%%
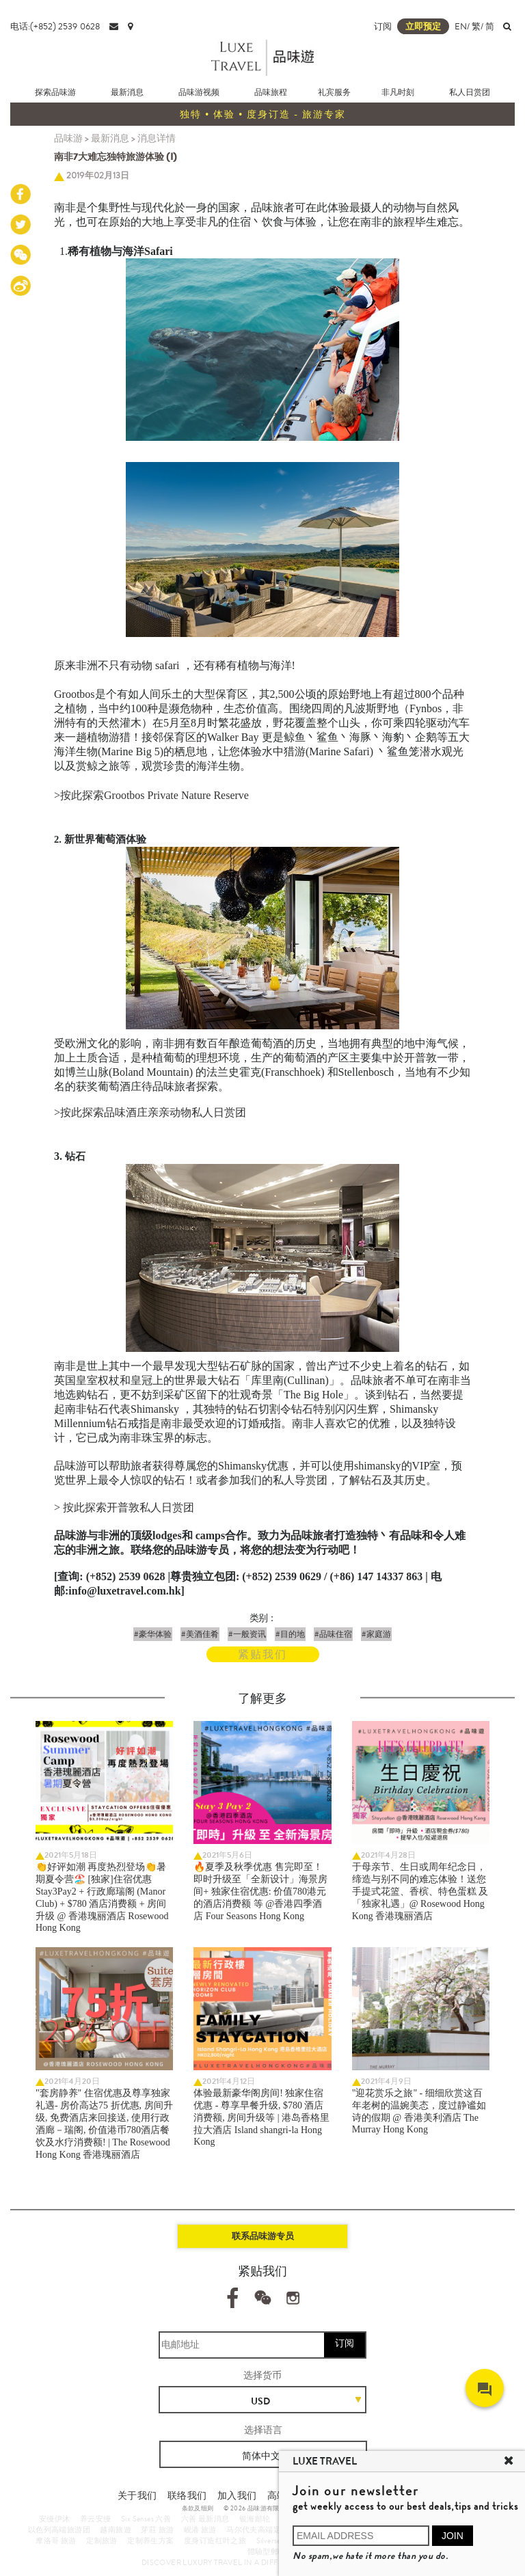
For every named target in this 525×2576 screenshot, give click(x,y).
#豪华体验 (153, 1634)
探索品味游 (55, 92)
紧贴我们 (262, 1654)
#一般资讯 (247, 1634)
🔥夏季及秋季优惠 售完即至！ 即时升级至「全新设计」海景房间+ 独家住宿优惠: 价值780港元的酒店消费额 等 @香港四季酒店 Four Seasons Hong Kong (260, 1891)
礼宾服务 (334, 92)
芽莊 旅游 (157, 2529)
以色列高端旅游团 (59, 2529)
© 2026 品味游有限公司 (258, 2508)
%%
AIM OF THE TASK: All that should be returned is the run of lines from the one with "Kong (260, 1891)" to the last line of the material above, copied exactly.

ANSWER SPACE:
🔥夏季及秋季优惠 售完即至！ 即时升级至「全新设计」海景房间+ 独家住宿优惠: 价值780港元的酒店消费额 等 @香港四季酒店 Four Seasons Hong Kong (260, 1891)
礼宾服务 (334, 92)
芽莊 旅游 (157, 2529)
以色列高端旅游团 (59, 2529)
© 2026 品味游有限公司 (258, 2508)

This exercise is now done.